Hi @scopatz, I'm not sure what is the expected behavior here.
numpy represents unicode (U) as strings of 4 byte items (fixed size).
It is not clear to me which should be the correct mapping on HDF5 data types without loosing of generality.
Also, there already is a VLUnicodeAtom pseudo atom that IMHO is a good candidate to represent that is commonly intended as an unicode string in python.
Hello @avalentino, probably following the numpy convention for now is sufficient. We could have Unicode32Atom, Unicode64Atom, etc for supporting things in full generality.
The problem with the VLUnicodeAtom is that there is no associated VLUnicodeCol, right?
Hi @scopatz, some link from the Internet:
Unicode (fixed size) for data seems to be not directly supported by HDF5. We could try to set up some over-structure or some PyTabes specific machinery to work around the issue but I'm not sure it is a good idea.
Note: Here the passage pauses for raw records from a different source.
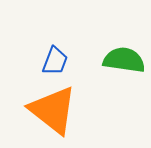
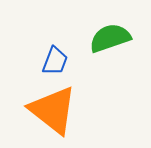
green semicircle: moved 14 px left, 22 px up; rotated 27 degrees counterclockwise
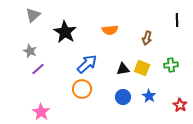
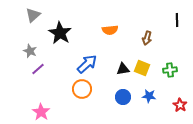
black star: moved 5 px left, 1 px down
green cross: moved 1 px left, 5 px down
blue star: rotated 24 degrees counterclockwise
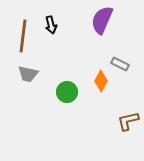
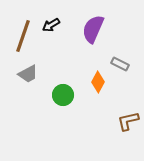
purple semicircle: moved 9 px left, 9 px down
black arrow: rotated 72 degrees clockwise
brown line: rotated 12 degrees clockwise
gray trapezoid: rotated 40 degrees counterclockwise
orange diamond: moved 3 px left, 1 px down
green circle: moved 4 px left, 3 px down
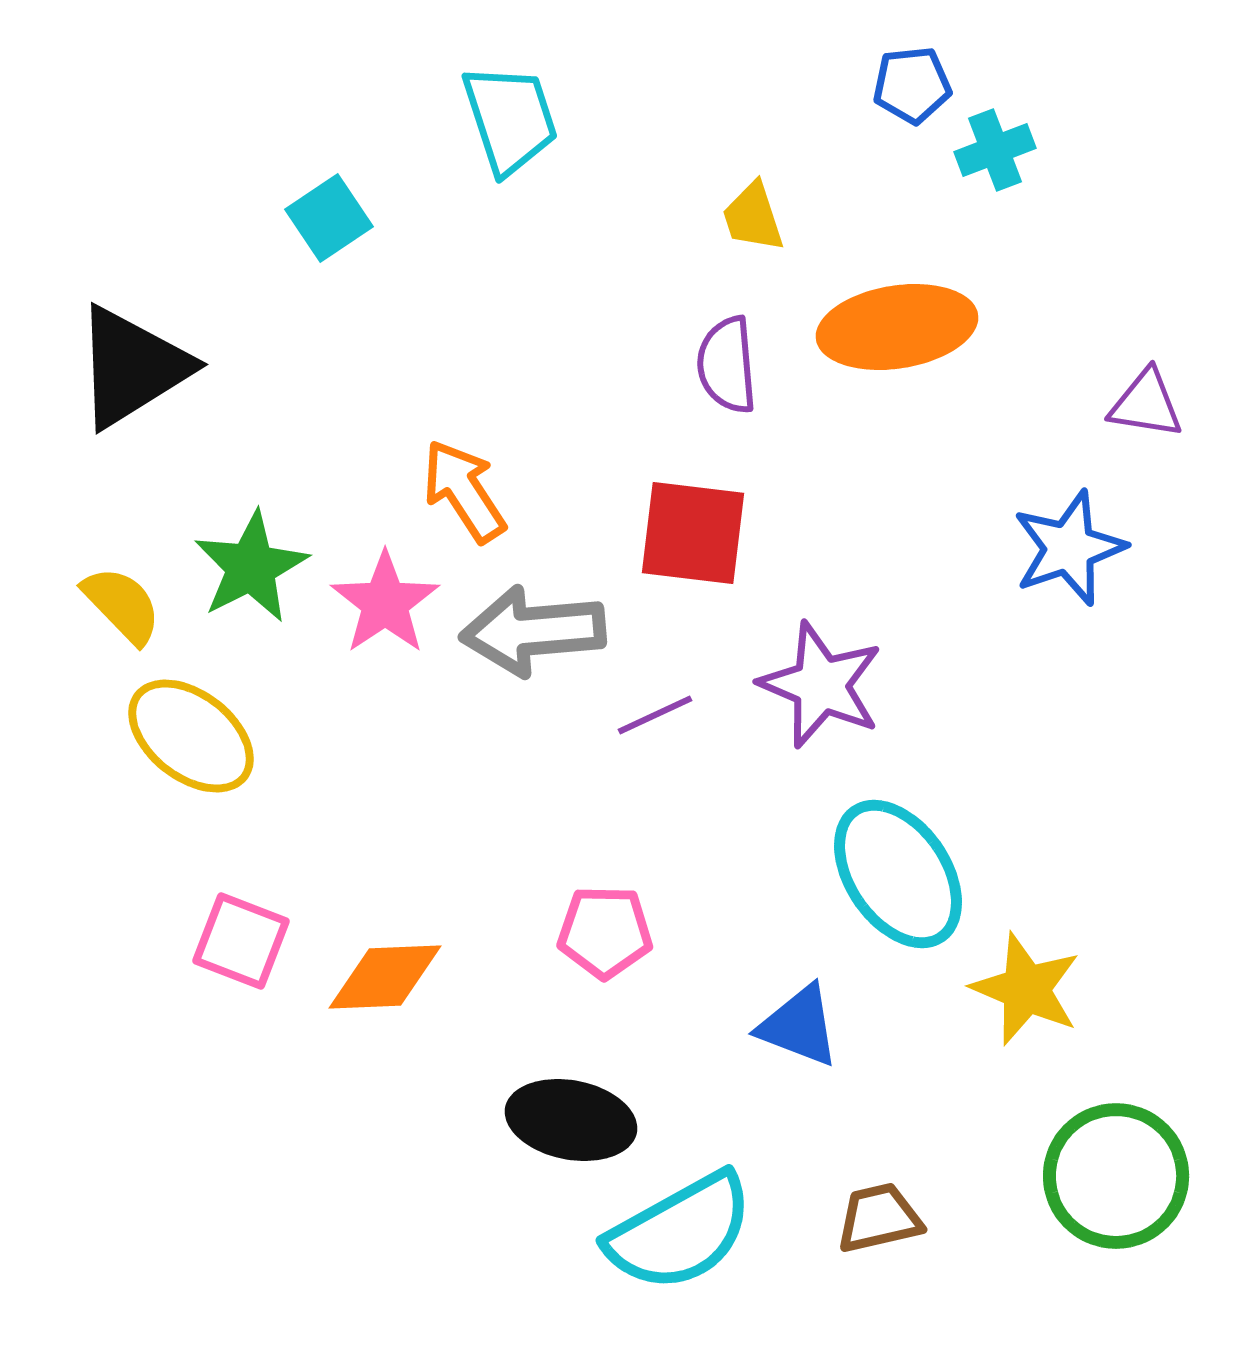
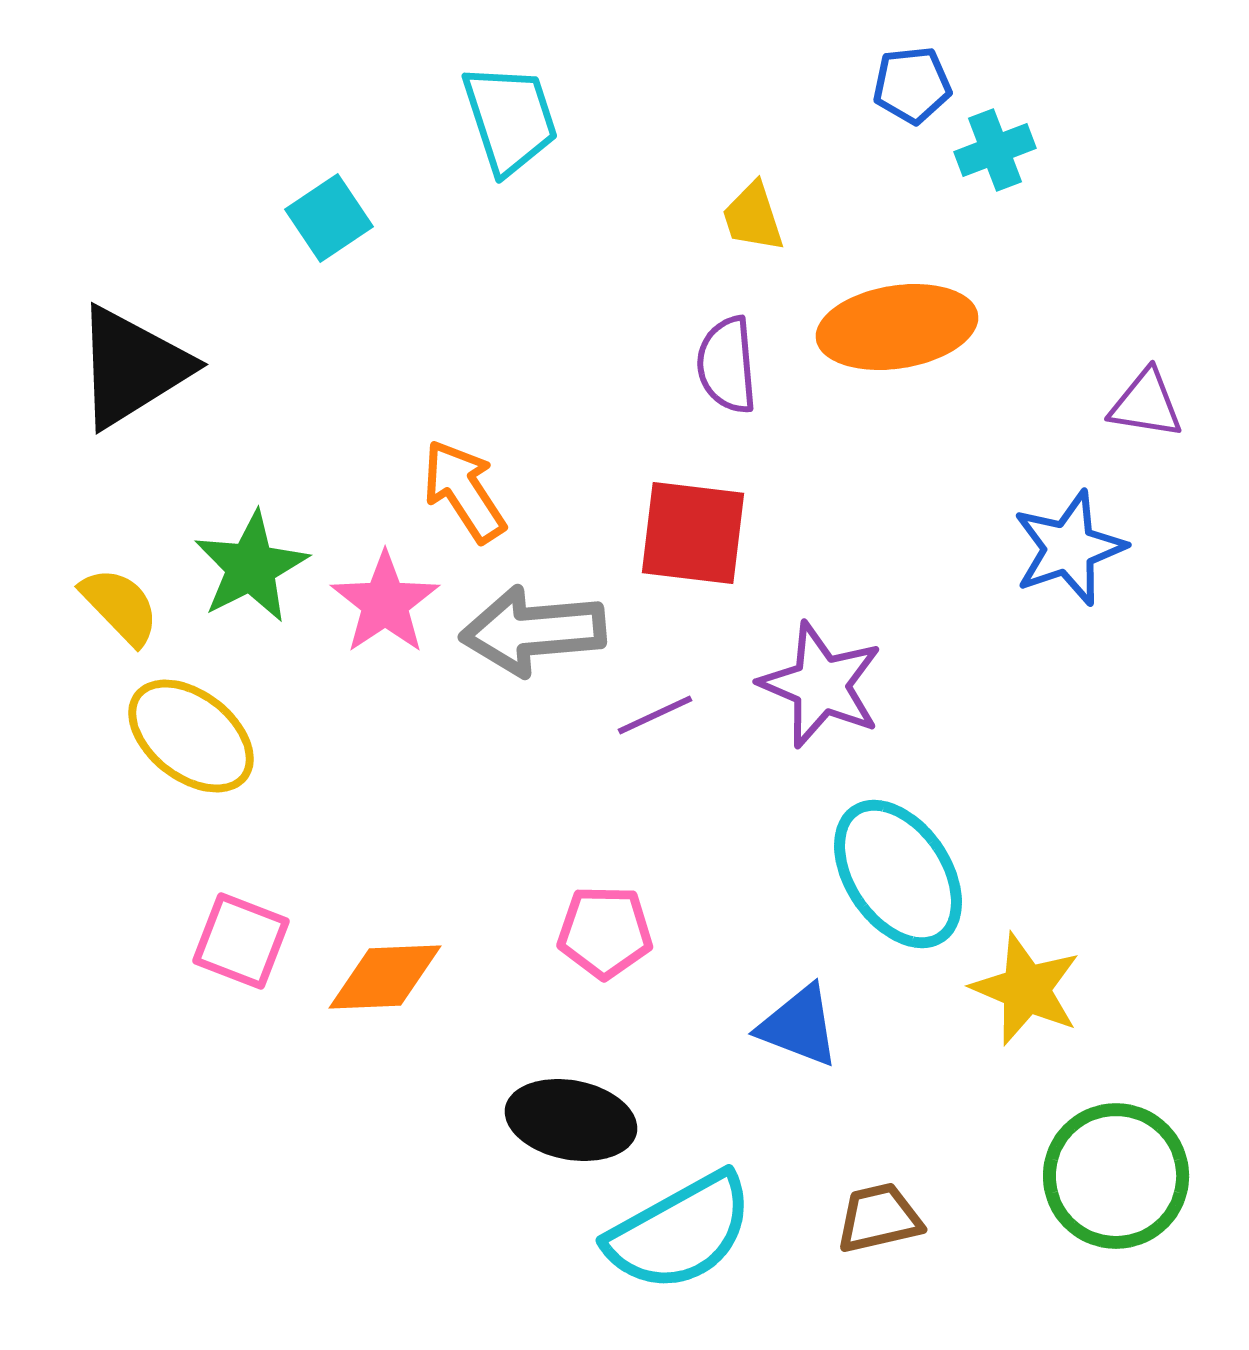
yellow semicircle: moved 2 px left, 1 px down
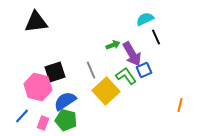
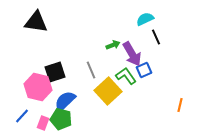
black triangle: rotated 15 degrees clockwise
yellow square: moved 2 px right
blue semicircle: rotated 10 degrees counterclockwise
green pentagon: moved 5 px left, 1 px up
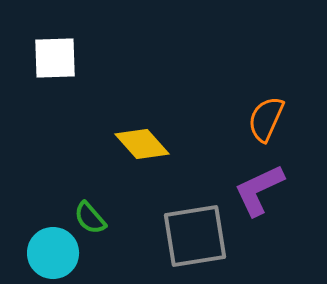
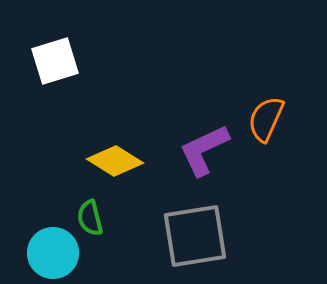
white square: moved 3 px down; rotated 15 degrees counterclockwise
yellow diamond: moved 27 px left, 17 px down; rotated 16 degrees counterclockwise
purple L-shape: moved 55 px left, 40 px up
green semicircle: rotated 27 degrees clockwise
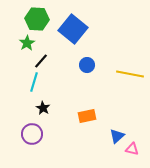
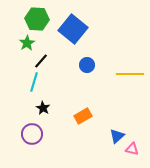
yellow line: rotated 12 degrees counterclockwise
orange rectangle: moved 4 px left; rotated 18 degrees counterclockwise
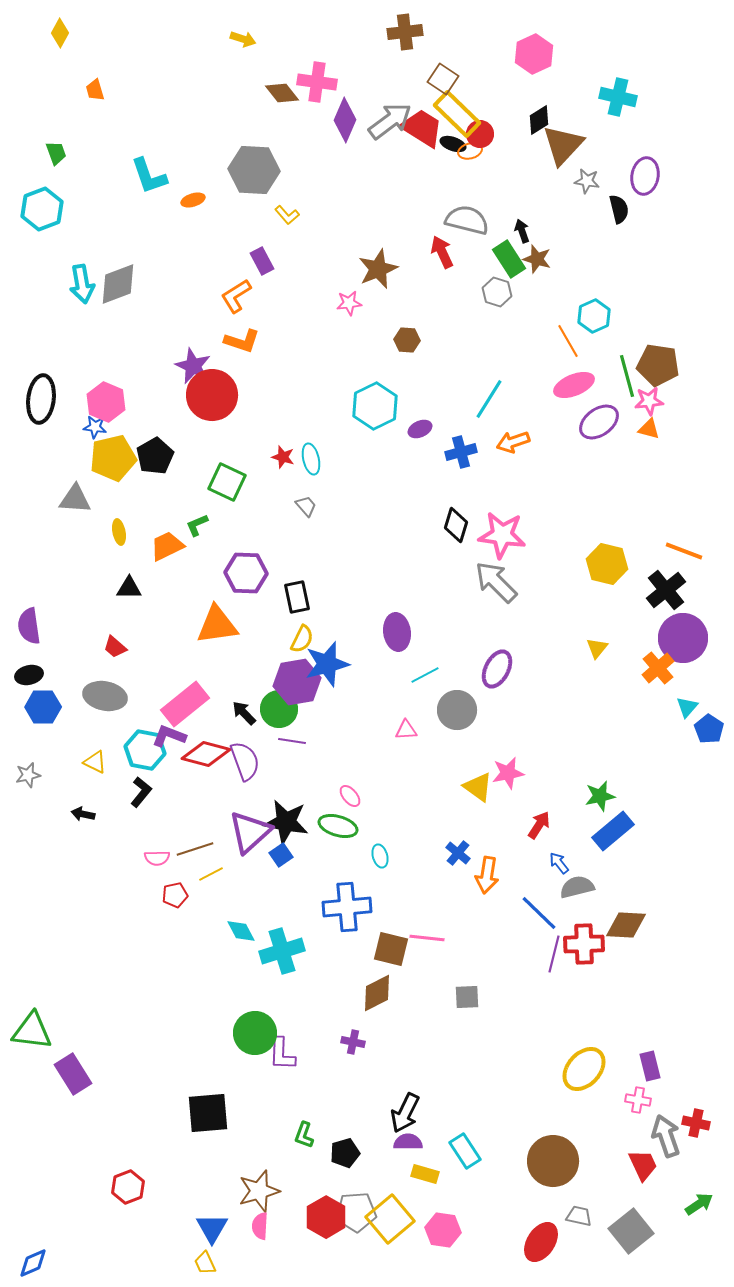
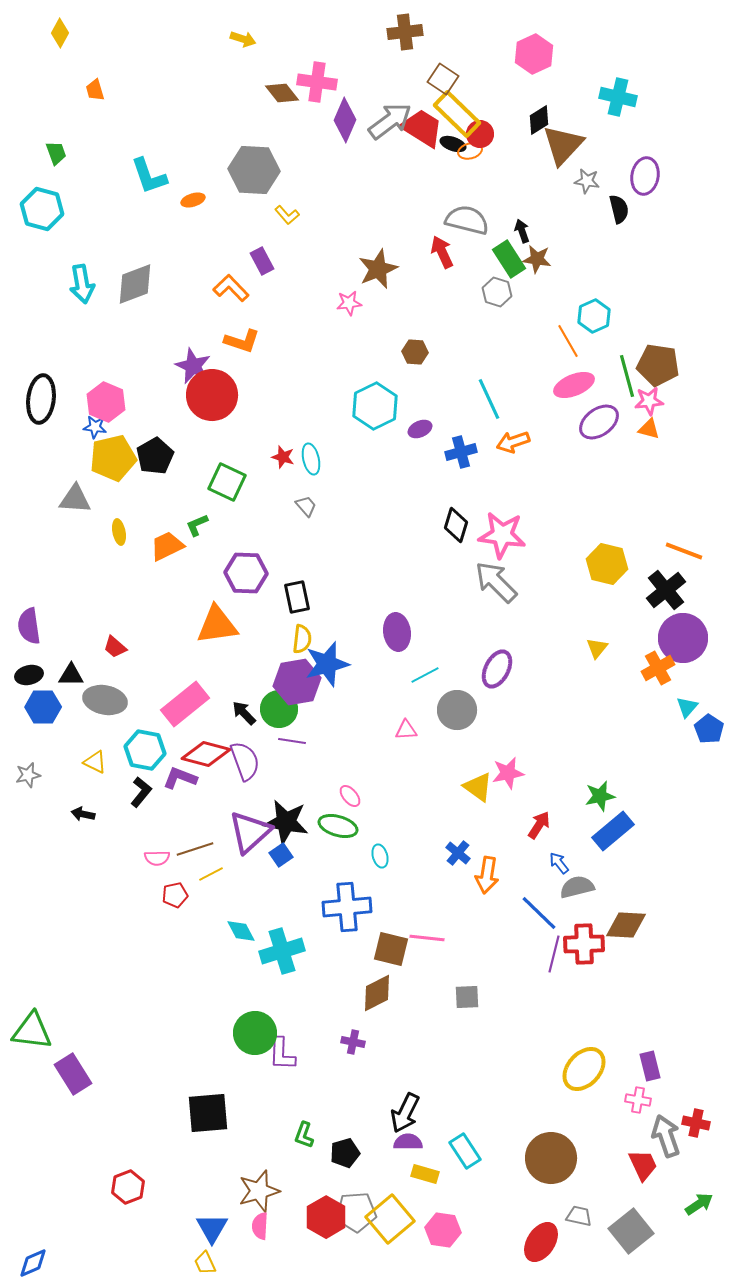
cyan hexagon at (42, 209): rotated 24 degrees counterclockwise
brown star at (537, 259): rotated 8 degrees counterclockwise
gray diamond at (118, 284): moved 17 px right
orange L-shape at (236, 296): moved 5 px left, 8 px up; rotated 78 degrees clockwise
brown hexagon at (407, 340): moved 8 px right, 12 px down
cyan line at (489, 399): rotated 57 degrees counterclockwise
black triangle at (129, 588): moved 58 px left, 87 px down
yellow semicircle at (302, 639): rotated 20 degrees counterclockwise
orange cross at (658, 668): rotated 12 degrees clockwise
gray ellipse at (105, 696): moved 4 px down
purple L-shape at (169, 736): moved 11 px right, 42 px down
brown circle at (553, 1161): moved 2 px left, 3 px up
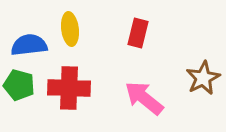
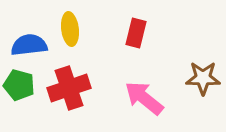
red rectangle: moved 2 px left
brown star: rotated 28 degrees clockwise
red cross: rotated 21 degrees counterclockwise
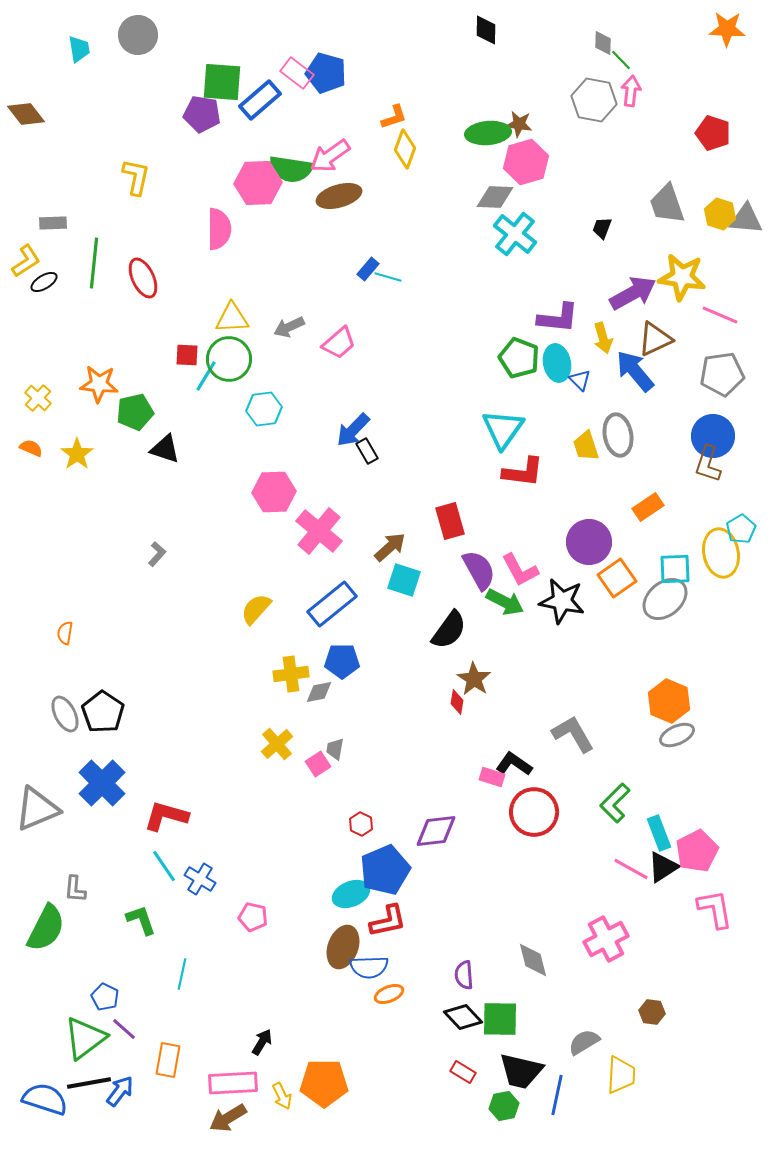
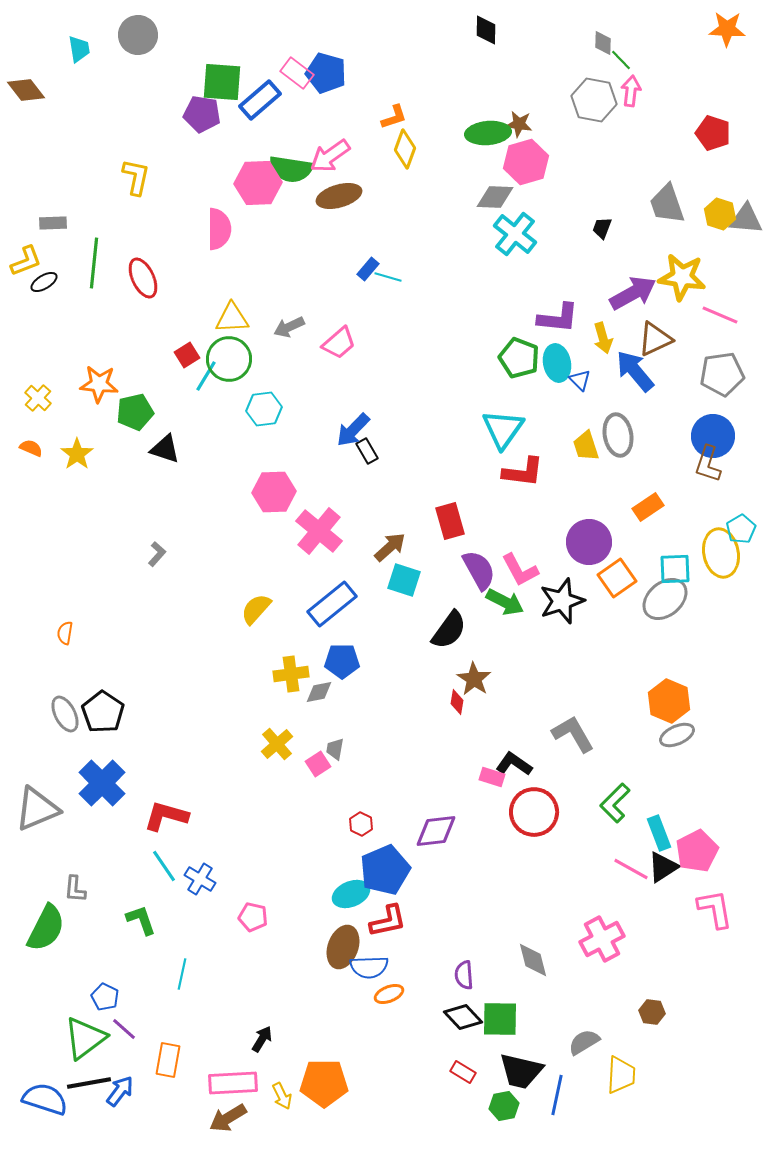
brown diamond at (26, 114): moved 24 px up
yellow L-shape at (26, 261): rotated 12 degrees clockwise
red square at (187, 355): rotated 35 degrees counterclockwise
black star at (562, 601): rotated 30 degrees counterclockwise
pink cross at (606, 939): moved 4 px left
black arrow at (262, 1042): moved 3 px up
Also, at the moment I don't have a clear mind on how to do it.
A better support to unicode (utf-8 encoding) in file and object names is out of the cope of this ticket.
I would target it for PyTables 3.0 since it requires a not so small effort.
Hi @avalentino, Ok. I agree. If this is too difficult, then we should target it for v3.0, where we will certainly need it.
oh, sorry for confusion
IMHO here we have 2 different issues:
So we agree about (2).
On (1), I think we should see whether this is something that they are interested in at all. Maybe I'll resurrect that thread and ask them again. If they are interested in supporting unicode, then we can wait or maybe send them a patch that includes it. If they are never ever going to implement then we should figure out what to do, if anything.
+1, let me know.